## Problem
Only lines containing "para" belong in the answer, each copied from the entries below.

## Dataset items
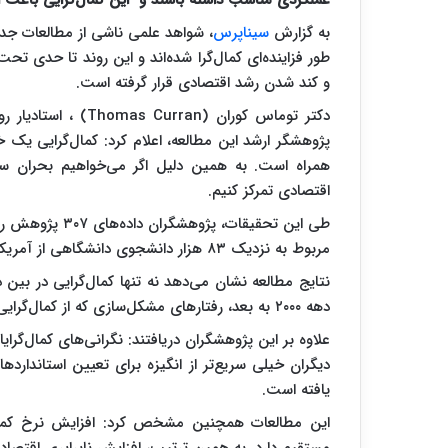
به گزارش
سیناپرس
طور فزاینده‌ای کمال‌گرا شده‌اند و این روند تا حدی تح
و کند شدن رشد اقتصادی قرار گرفته است.
دکتر توماس کوران (n
پژوهشگر ارشد این مطالعه، اعلام کرد: کمال‌گرایی ی
همراه است. به همین دلیل اگر می‌خواهیم بحران سل
اقتصادی تمرکز کنیم.
مربوط به نزدیک ۸۳ هزار دانشجوی دانشگاهی از آمریکا، کانادا و بریتانیا بود.
نتایج مطالعه نشان می‌دهد نه تنها کمال‌گرایی در بین 
دهه ۲۰۰۰ به بعد، رفتارهای مشکل‌سازی که از کمال‌گرایی ناشی می‌شوند نیز در بین این افراد رو به افزایش بوده‌اند.
علاوه بر این پژوهشگران دریافتند: نگرانی‌های کمال‌گر
دیگران خیلی سریع‌تر از انگیزه برای تعیین استاندارد
یافته است.
این مطالعات همچنین مشخص کرد: افزایش نرخ کمال
مستقیم دارد. به همین ترتیب، افزایش نابرابری اقتصادی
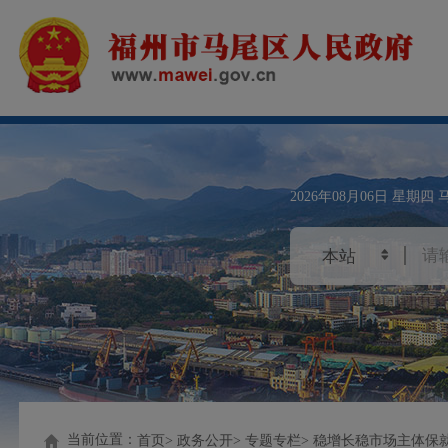
2026年08月06日
星期四
当前位置：
首页
政务公开
专题专栏
稳增长稳市场主体保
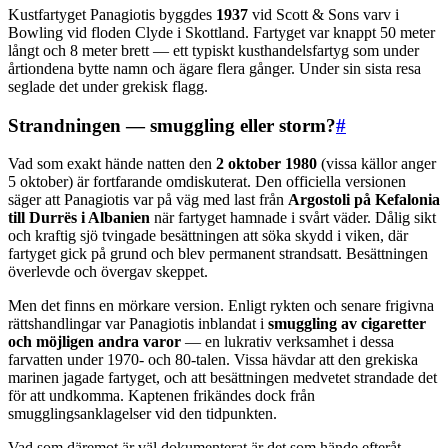
Kustfartyget Panagiotis byggdes
1937
vid Scott & Sons varv i
Bowling vid floden Clyde i Skottland. Fartyget var knappt 50 meter
långt och 8 meter brett — ett typiskt kusthandelsfartyg som under
årtiondena bytte namn och ägare flera gånger. Under sin sista resa
seglade det under grekisk flagg.
Strandningen — smuggling eller storm?
#
Vad som exakt hände natten den
2 oktober 1980
(vissa källor anger
5 oktober) är fortfarande omdiskuterat. Den officiella versionen
säger att Panagiotis var på väg med last från
Argostoli på Kefalonia
till Durrës i Albanien
när fartyget hamnade i svårt väder. Dålig sikt
och kraftig sjö tvingade besättningen att söka skydd i viken, där
fartyget gick på grund och blev permanent strandsatt. Besättningen
överlevde och övergav skeppet.
Men det finns en mörkare version. Enligt rykten och senare frigivna
rättshandlingar var Panagiotis inblandat i
smuggling av cigaretter
och möjligen andra varor
— en lukrativ verksamhet i dessa
farvatten under 1970- och 80-talen. Vissa hävdar att den grekiska
marinen jagade fartyget, och att besättningen medvetet strandade det
för att undkomma. Kaptenen frikändes dock från
smugglingsanklagelser vid den tidpunkten.
Vad som däremot är väl dokumenterat är det som hände efteråt.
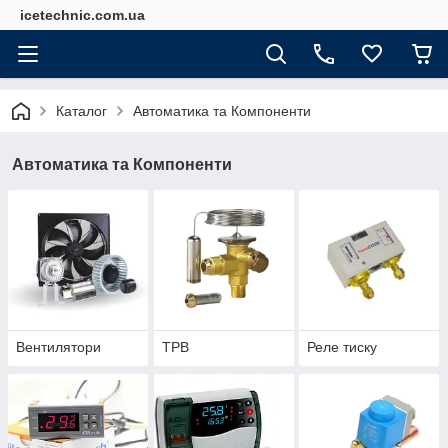
icetechnic.com.ua
Каталог
Автоматика та Компоненти
Автоматика та Компоненти
Вентилятори
ТРВ
Реле тиску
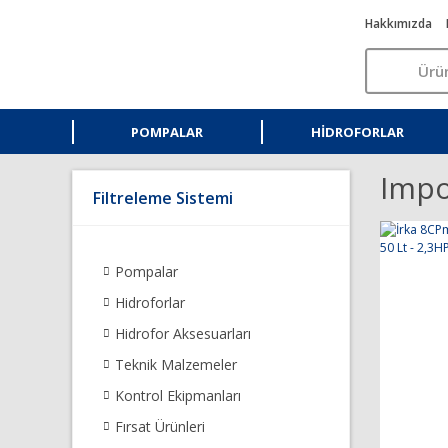
Hakkımızda
POMPALAR
HIDROFORLAR
Imp
Filtreleme Sistemi
Pompalar
Hidroforlar
Hidrofor Aksesuarları
Teknik Malzemeler
Kontrol Ekipmanları
Fırsat Ürünleri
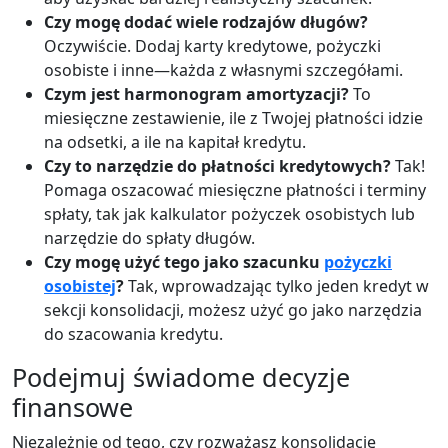
Czy mogę dodać wiele rodzajów długów?
Oczywiście. Dodaj karty kredytowe, pożyczki
osobiste i inne—każda z własnymi szczegółami.
Czym jest harmonogram amortyzacji?
To
miesięczne zestawienie, ile z Twojej płatności idzie
na odsetki, a ile na kapitał kredytu.
Czy to narzędzie do płatności kredytowych?
Tak!
Pomaga oszacować miesięczne płatności i terminy
spłaty, tak jak kalkulator pożyczek osobistych lub
narzędzie do spłaty długów.
Czy mogę użyć tego jako szacunku
pożyczki
osobistej
?
Tak, wprowadzając tylko jeden kredyt w
sekcji konsolidacji, możesz użyć go jako narzędzia
do szacowania kredytu.
Podejmuj świadome decyzje
finansowe
Niezależnie od tego, czy rozważasz konsolidację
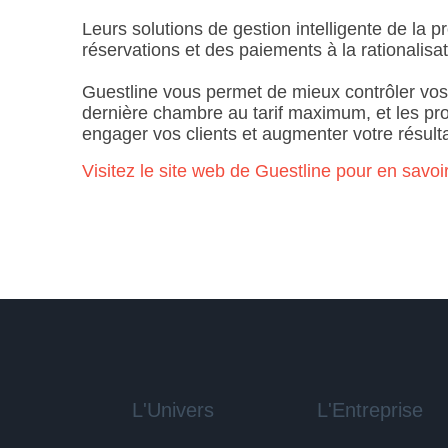
Leurs solutions de gestion intelligente de la p
réservations et des paiements à la rationalisa
Guestline vous permet de mieux contrôler vos ta
dernière chambre au tarif maximum, et les pro
engager vos clients et augmenter votre résulta
Visitez le site web de Guestline pour en savoir
L'Univers
L'Entreprise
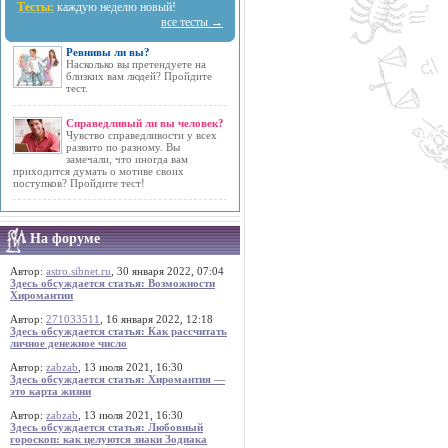
Тесты:
каждую неделю новый!
все тесты →
Ревнивы ли вы?
Насколько вы претендуете на
близких вам людей? Пройдите
тест.
Справедливый ли вы человек?
Чувство справедливости у всех
развито по разному. Вы
замечали, что иногда вам
приходится думать о мотиве своих
поступков? Пройдите тест!
На форуме
Автор:
astro.sibnet.ru
, 30 января 2022, 07:04
Здесь обсуждается статья: Возможности
Хиромантии
Автор:
271033511
, 16 января 2022, 12:18
Здесь обсуждается статья: Как рассчитать
личное денежное число
Автор:
zabzab
, 13 июля 2021, 16:30
Здесь обсуждается статья: Хиромантия —
это карта жизни
Автор:
zabzab
, 13 июля 2021, 16:30
Здесь обсуждается статья: Любовный
гороскоп: как целуются знаки Зодиака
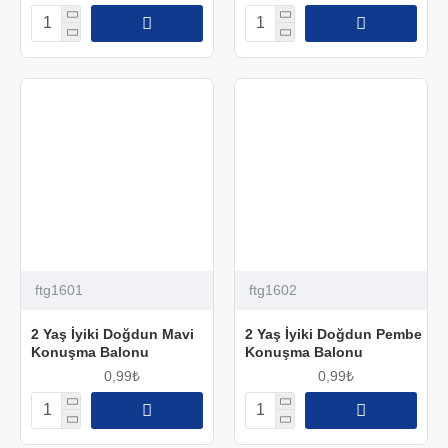
ftg1601
ftg1602
2 Yaş İyiki Doğdun Mavi
2 Yaş İyiki Doğdun Pembe
Konuşma Balonu
Konuşma Balonu
0,99₺
0,99₺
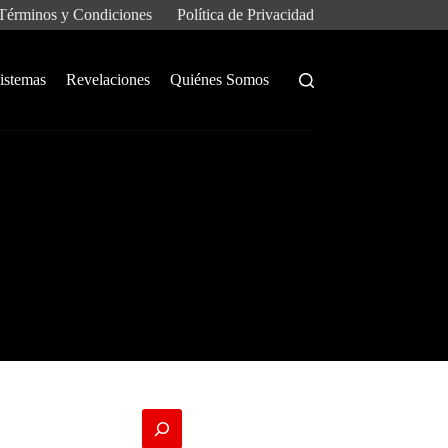
Términos y Condiciones
Política de Privacidad
istemas
Revelaciones
Quiénes Somos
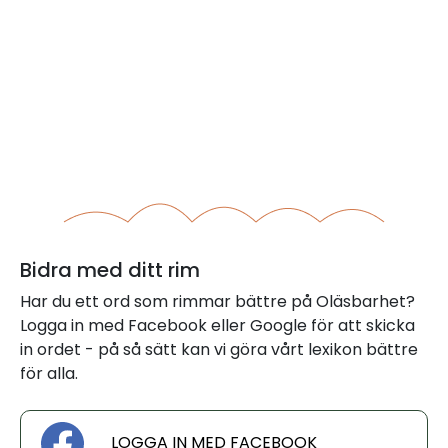
Bidra med ditt rim
Har du ett ord som rimmar bättre på Oläsbarhet?
Logga in med Facebook eller Google för att skicka
in ordet - på så sätt kan vi göra vårt lexikon bättre
för alla.
LOGGA IN MED FACEBOOK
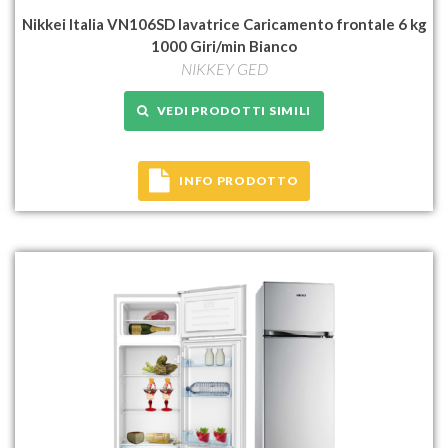
Nikkei Italia VN106SD lavatrice Caricamento frontale 6 kg
1000 Giri/min Bianco
NIKKEY GED
VEDI PRODOTTI SIMILI
INFO PRODOTTO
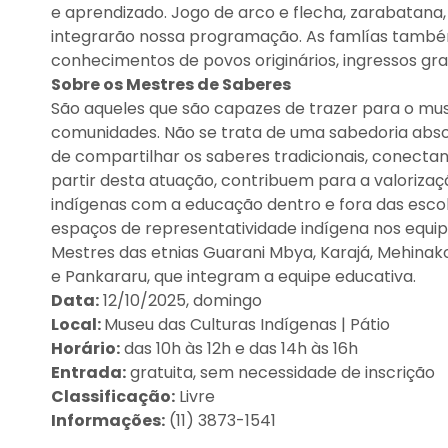
e aprendizado. Jogo de arco e flecha, zarabatana,
integrarão nossa programação. As famlías també
conhecimentos de povos originários, ingressos grat
Sobre os Mestres de Saberes
São aqueles que são capazes de trazer para o muse
comunidades. Não se trata de uma sabedoria abs
de compartilhar os saberes tradicionais, conecta
partir desta atuação, contribuem para a valorizaçã
indígenas com a educação dentro e fora das escol
espaços de representatividade indígena nos equi
Mestres das etnias Guarani Mbya, Karajá, Mehinako
e Pankararu, que integram a equipe educativa.
Data:
12/10/2025, domingo
Local:
Museu das Culturas Indígenas | Pátio
Horário:
das 10h às 12h e das 14h às 16h
Entrada:
gratuita, sem necessidade de inscrição
Classificação:
Livre
Informações:
(11) 3873-1541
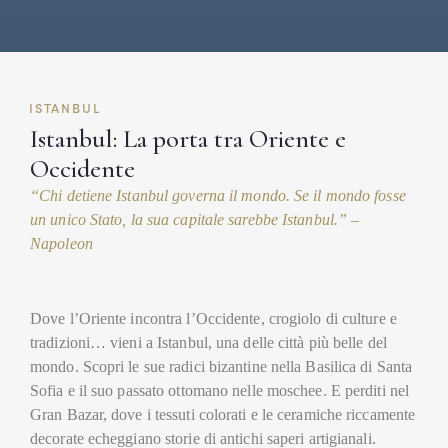
ISTANBUL
Istanbul: La porta tra Oriente e
Occidente
“Chi detiene Istanbul governa il mondo. Se il mondo fosse
un unico Stato, la sua capitale sarebbe Istanbul.” –
Napoleon
Dove l’Oriente incontra l’Occidente, crogiolo di culture e
tradizioni… vieni a Istanbul, una delle città più belle del
mondo. Scopri le sue radici bizantine nella Basilica di Santa
Sofia e il suo passato ottomano nelle moschee. E perditi nel
Gran Bazar, dove i tessuti colorati e le ceramiche riccamente
decorate echeggiano storie di antichi saperi artigianali.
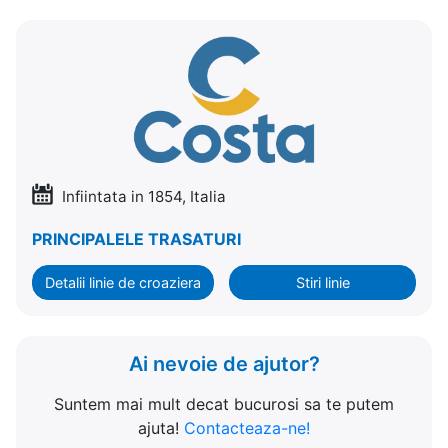
Infiintata in 1854, Italia
PRINCIPALELE TRASATURI
Detalii linie de croaziera
Stiri linie
Ai nevoie de ajutor?
Suntem mai mult decat bucurosi sa te putem
ajuta!
Contacteaza-ne!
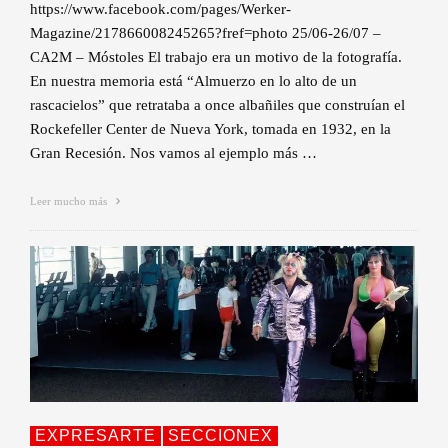
https://www.facebook.com/pages/Werker-
Magazine/217866008245265?fref=photo 25/06-26/07 –
CA2M – Móstoles El trabajo era un motivo de la fotografía.
En nuestra memoria está “Almuerzo en lo alto de un
rascacielos” que retrataba a once albañiles que construían el
Rockefeller Center de Nueva York, tomada en 1932, en la
Gran Recesión. Nos vamos al ejemplo más …
Leer mucho más
EXPRESARTE
SECCIONEX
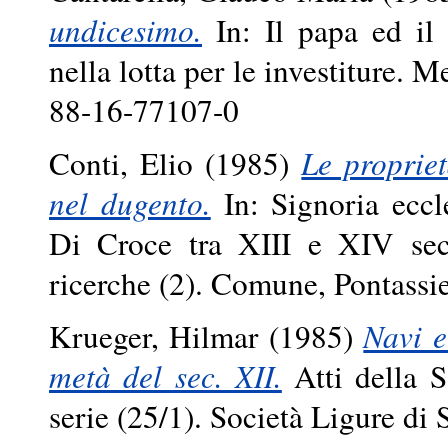
undicesimo.
In: Il papa ed il
nella lotta per le investiture. 
88-16-77107-0
Conti, Elio
(1985)
Le proprie
nel dugento.
In: Signoria eccle
Di Croce tra XIII e XIV sec
ricerche (2). Comune, Pontassi
Krueger, Hilmar
(1985)
Navi e
metà del sec. XII.
Atti della S
serie (25/1). Società Ligure di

## Worked solution
São aqueles que são capazes de trazer para o muse
partir desta atuação, contribuem para a valorizaçã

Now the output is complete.